Alōs’s hands were cool against her cheeks as he studied every inch of her newly exposed face. “Niya.” His voice was rough as he said her name for the first time. “So beautiful,” he whispered before angling her lips to his. Niya had been kissed before, stolen ones by young gentlemen in Jabari. But none had been like this. Alōs’s mouth was soft, his form solid. Having a man who held such power yet could be so gentle with her was intoxicating.
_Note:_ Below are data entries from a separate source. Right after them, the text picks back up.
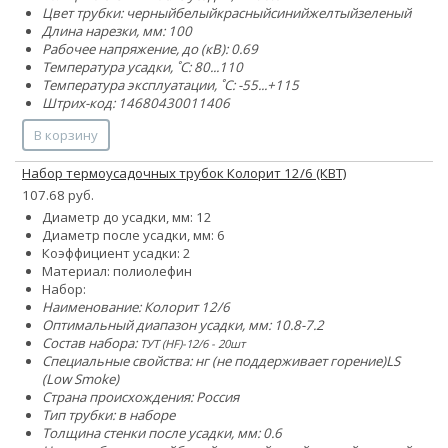
Цвет трубки:
черный
белый
красный
синий
желтый
зеленый
Длина нарезки, мм: 100
Рабочее напряжение, до (кВ): 0.69
Температура усадки, ˚С: 80...110
Температура эксплуатации, ˚С: -55...+115
Штрих-код: 14680430011406
В корзину
Набор термоусадочных трубок Колорит 12/6 (КВТ)
107.68 руб.
Диаметр до усадки, мм: 12
Диаметр после усадки, мм: 6
Коэффициент усадки: 2
Материал: полиолефин
Набор:
Наименование: Колорит 12/6
Оптимальный диапазон усадки, мм: 10.8-7.2
Состав набора:
ТУТ (HF)-12/6 - 20шт
Специальные свойства:
нг (не поддерживает горение)
LS
(Low Smoke)
Страна происхождения: Россия
Тип трубки: в наборе
Толщина стенки после усадки, мм: 0.6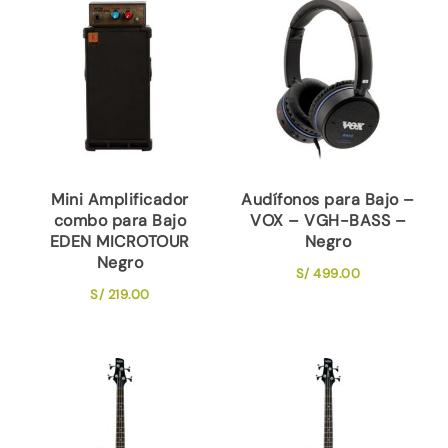
Mini Amplificador
Audífonos para Bajo –
combo para Bajo
VOX – VGH-BASS –
EDEN MICROTOUR
Negro
Negro
S/
499.00
S/
219.00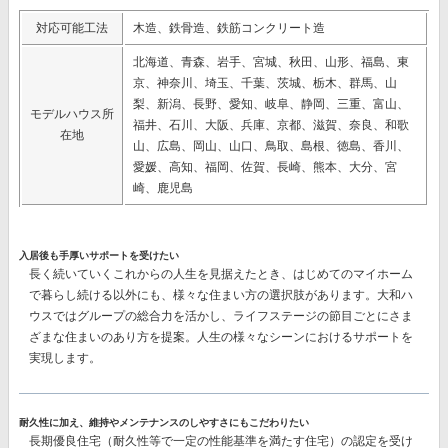
対応可能工法
木造、鉄骨造、鉄筋コンクリート造
北海道、青森、岩手、宮城、秋田、山形、福島、東
京、神奈川、埼玉、千葉、茨城、栃木、群馬、山
梨、新潟、長野、愛知、岐阜、静岡、三重、富山、
モデルハウス所
福井、石川、大阪、兵庫、京都、滋賀、奈良、和歌
在地
山、広島、岡山、山口、鳥取、島根、徳島、香川、
愛媛、高知、福岡、佐賀、長崎、熊本、大分、宮
崎、鹿児島
入居後も手厚いサポートを受けたい
長く続いていくこれからの人生を見据えたとき、はじめてのマイホーム
で暮らし続ける以外にも、様々な住まい方の選択肢があります。大和ハ
ウスではグループの総合力を活かし、ライフステージの節目ごとにさま
ざまな住まいのあり方を提案。人生の様々なシーンにおけるサポートを
実現します。
耐久性に加え、維持やメンテナンスのしやすさにもこだわりたい
長期優良住宅（耐久性等で一定の性能基準を満たす住宅）の認定を受け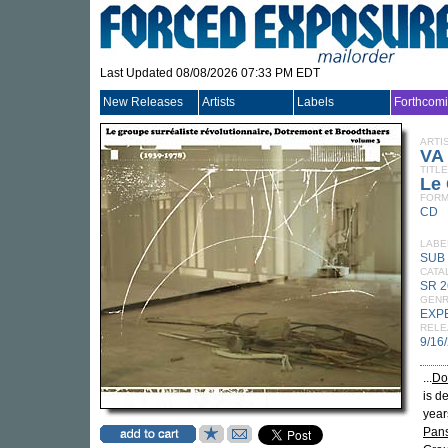
Last Updated 08/08/2026 07:33 PM EDT
New Releases
Artists
Labels
Forthcom
ARTI
VA
TITLE
Le 
FORM
CD
LABE
SUB
CATA
SR 
GEN
EXP
RELE
9/16
...
Do
is d
year
Pans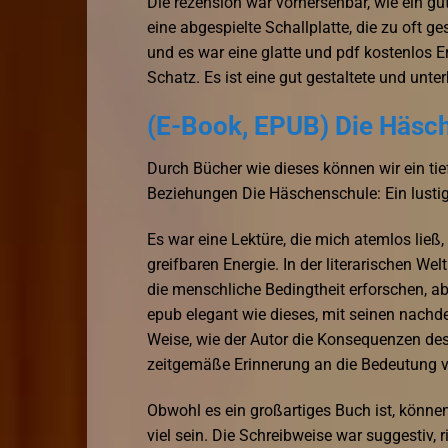
Die rezension war vorhersehbar, wie ein g
eine abgespielte Schallplatte, die zu oft g
und es war eine glatte und pdf kostenlos E
Schatz. Es ist eine gut gestaltete und unt
(E-Book, EPUB) Die Häsch
Durch Bücher wie dieses können wir ein ti
Beziehungen Die Häschenschule: Ein lusti
Es war eine Lektüre, die mich atemlos ließ,
greifbaren Energie. In der literarischen Wel
die menschliche Bedingtheit erforschen, a
epub elegant wie dieses, mit seinen nach
Weise, wie der Autor die Konsequenzen des S
zeitgemäße Erinnerung an die Bedeutung v
Obwohl es ein großartiges Buch ist, kön
viel sein. Die Schreibweise war suggestiv, 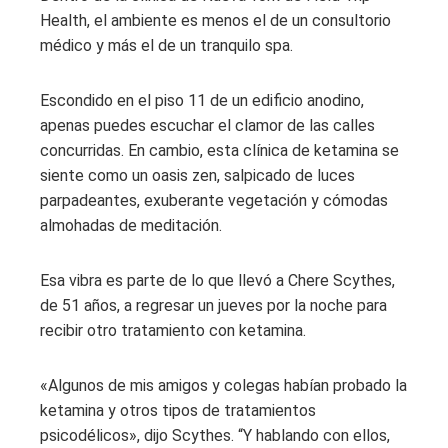
Health, el ambiente es menos el de un consultorio
médico y más el de un tranquilo spa.
Escondido en el piso 11 de un edificio anodino,
apenas puedes escuchar el clamor de las calles
concurridas. En cambio, esta clínica de ketamina se
siente como un oasis zen, salpicado de luces
parpadeantes, exuberante vegetación y cómodas
almohadas de meditación.
Esa vibra es parte de lo que llevó a Chere Scythes,
de 51 años, a regresar un jueves por la noche para
recibir otro tratamiento con ketamina.
«Algunos de mis amigos y colegas habían probado la
ketamina y otros tipos de tratamientos
psicodélicos», dijo Scythes. “Y hablando con ellos,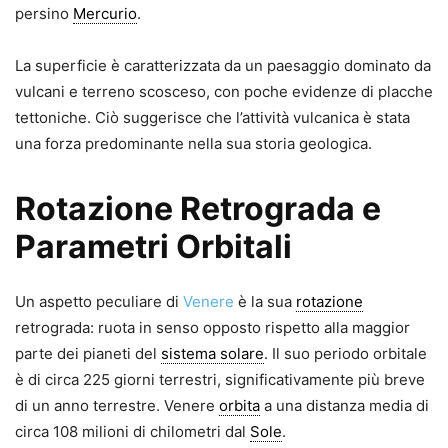
persino
Mercurio
.
La superficie è caratterizzata da un paesaggio dominato da
vulcani e terreno scosceso, con poche evidenze di placche
tettoniche. Ciò suggerisce che l’attività vulcanica è stata
una forza predominante nella sua storia geologica.
Rotazione Retrograda e
Parametri Orbitali
Un aspetto peculiare di
Venere
è la sua
rotazione
retrograda: ruota in senso opposto rispetto alla maggior
parte dei pianeti del
sistema solare
. Il suo periodo orbitale
è di circa 225 giorni terrestri, significativamente più breve
di un anno terrestre. Venere
orbita
a una distanza media di
circa 108 milioni di chilometri dal
Sole
.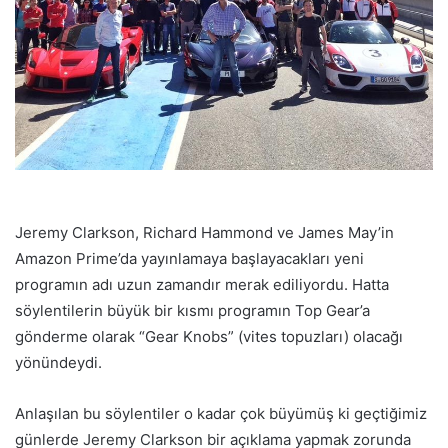
Jeremy Clarkson, Richard Hammond ve James May’in
Amazon Prime’da yayınlamaya başlayacakları yeni
programın adı uzun zamandır merak ediliyordu. Hatta
söylentilerin büyük bir kısmı programın Top Gear’a
gönderme olarak “Gear Knobs” (vites topuzları) olacağı
yönündeydi.
Anlaşılan bu söylentiler o kadar çok büyümüş ki geçtiğimiz
günlerde Jeremy Clarkson bir açıklama yapmak zorunda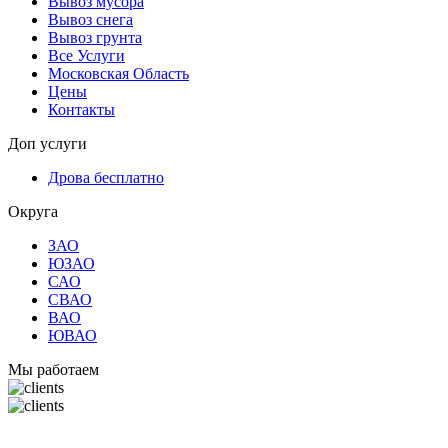
Вывоз мусора
Вывоз снега
Вывоз грунта
Все Услуги
Московская Область
Цены
Контакты
Доп услуги
Дрова бесплатно
Округа
ЗАО
ЮЗАО
САО
СВАО
ВАО
ЮВАО
Мы работаем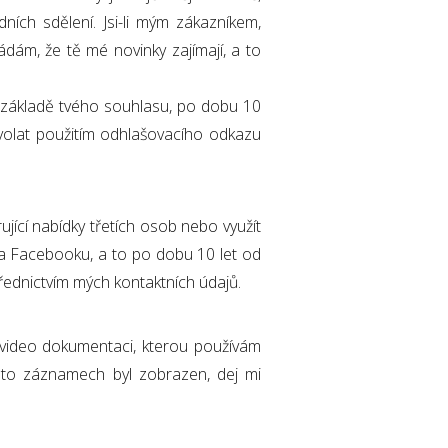
ích sdělení. Jsi-li mým zákazníkem,
ám, že tě mé novinky zajímají, a to
a základě tvého souhlasu, po dobu 10
volat použitím odhlašovacího odkazu
ující nabídky třetích osob nebo využít
na Facebooku, a to po dobu 10 let od
řednictvím mých kontaktních údajů.
o video dokumentaci, kterou používám
hto záznamech byl zobrazen, dej mi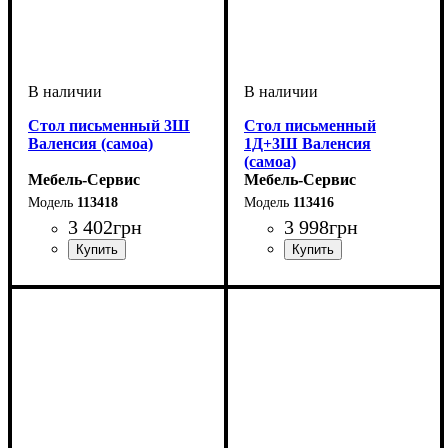
Стол письменный 3Ш
Стол письменный
Валенсия (самоа)
1Д+3Ш Валенсия
(самоа)
Мебель-Сервис
Мебель-Сервис
113418
113416
3 402
грн
3 998
грн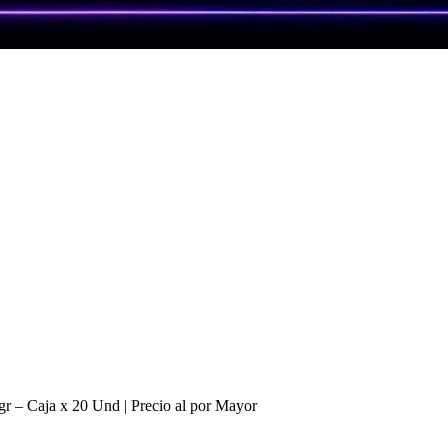
r – Caja x 20 Und | Precio al por Mayor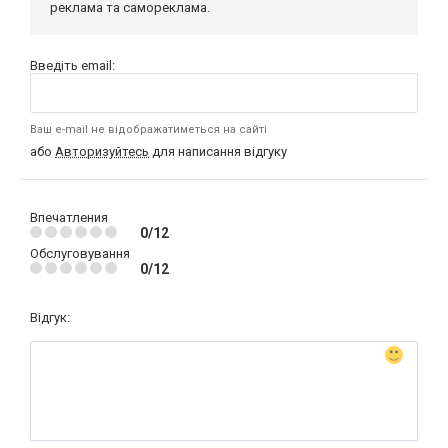
реклама та самореклама.
Введіть email:
Ваш e-mail не відображатиметься на сайті
або
Авторизуйтесь
для написання відгуку
Впечатления
0/12
Обслуговування
0/12
Відгук: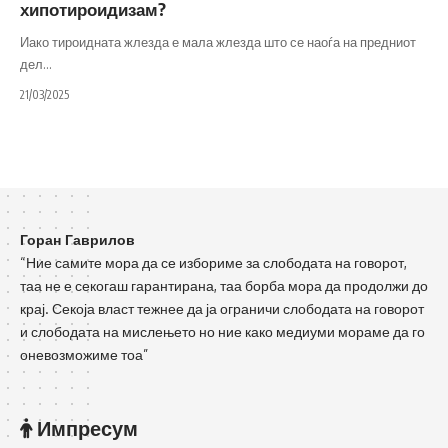
хипотироидизам?
Иако тироидната жлезда е мала жлезда што се наоѓа на предниот
дел
…
21/03/2025
Горан Гаврилов
“Ние самите мора да се избориме за слободата на говорот,
таа не е секогаш гарантирана, таа борба мора да продолжи до
крај. Секоја власт тежнее да ја ограничи слободата на говорот
и слободата на мислењето но ние како медиуми мораме да го
оневозможиме тоа”
Импресум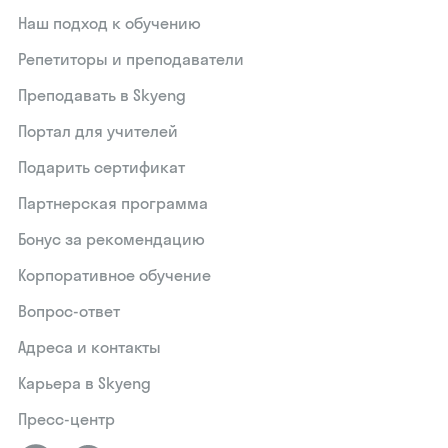
Наш подход к обучению
Репетиторы и преподаватели
Преподавать в Skyeng
Портал для учителей
Подарить сертификат
Партнерская программа
Бонус за рекомендацию
Корпоративное обучение
Вопрос-ответ
Адреса и контакты
Карьера в Skyeng
Пресс-центр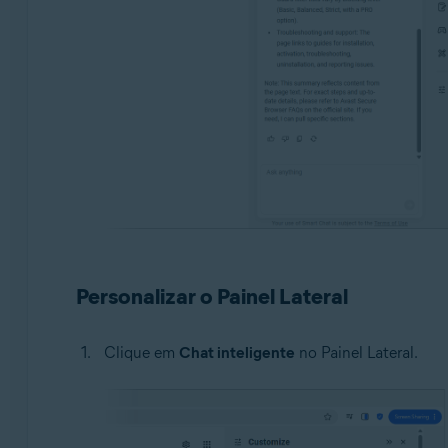
Personalizar o Painel Lateral
Clique em
Chat inteligente
no Painel Lateral.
Niya wrapped her arms around him, letting out a moan of greed, of desperation. She knew revealing herself was a risk, but after hiding herself away for so long in this palace, the forbiddenness of taking off her mask for another—the rebellious freedom in it—was too great. Especially with Alōs’s pining so devoted, his passion overwhelming, his words perfect. He never said he loved her, but how was this not love? Niya ran her fingers through his thick hair as she pulled back. “Take me to my bed,” she whispered. His blue eyes sparked at her words, his grip on her hardening as he bent to kiss her again, but he did not move them from being pressed into her dressing table, where they hid in her private rooms beneath the palace in the Thief Kingdom. “Alōs.” Niya rubbed impatiently against his thigh, her breast pressing against his chest. “I want to feel how much you cherish me. Take me to my bed and show me.”
“Are you sure?” Alōs asked.
Niya ran her hand down to where he was hard and strong.
He groaned.
“Is this answer enough?” she asked.
With that, Alōs easily lifted her and walked the short distance to her bed. That night their magic danced with gives and pulls, of lust that reduced every sensation to a breath, a moan, a rake of nails along a back, Alōs’s dark skin contrasting beautifully against her pale—
“And as I remember”—Alōs’s husky voice brought Niya back to the present, to the bedchamber within the mountain palace—“you were very glad that I did.”
Niya was shaking now, her shame and rage and current confused longing too much to handle.
She held Alōs’s consuming stare, felt his pressing power. He overwhelmed her. Always had. He was his own form of a gamble, she realized, for he made her feel more alive than any spill of dice or flip of cards. He made her feel as though she could burn as hot as she needed and he would merely stand there, soaking in her heat. But Niya was sick of always running hot, sick of forcing stakes high to feel alive. For this was where all that had gotten her. She was constantly running from lenders, currently separated from her family, and wrapped in a binding bet attached to another binding bet to the man she had been trying to escape yet had stalked for years.
She needed to end it. She needed to move on. She needed to leave this room.
“Perhaps I was,” said Niya. “But I am no longer that girl.”
“As I am no longer that man.”
“And who are you now?”
“I am someone much worse.” Alōs’s glare bore down on her. “So you can keep hating me if that gives you solace, but we have fought as enemies for a long while, fire dancer. Perhaps it is time we see what happens when we work as allies.”
“I could never be your friend.”
“No,” Alōs agreed, his stare darkening, eliciting more unwanted heat in her belly. “Friendship was never our fate. But you promised me your absolute cooperation. So you might find it easier to point your hostility elsewhere until promises are fulfilled.”
Niya watched him a long moment. “Very well. Until bargains are complete. Then we are done.”
“Then we are done,” said Alōs.
Niya pushed past him, striding from the room.
As soon as she entered the hall, she breathed easier.
The last piece of the Prism Stone was here. They would get it, and then this horrible game would be done.
Tonight, thought Niya. I merely need to get through tonight.
After which she’d be that much closer to home.
And then Niya would never have to see Alōs Ezra again.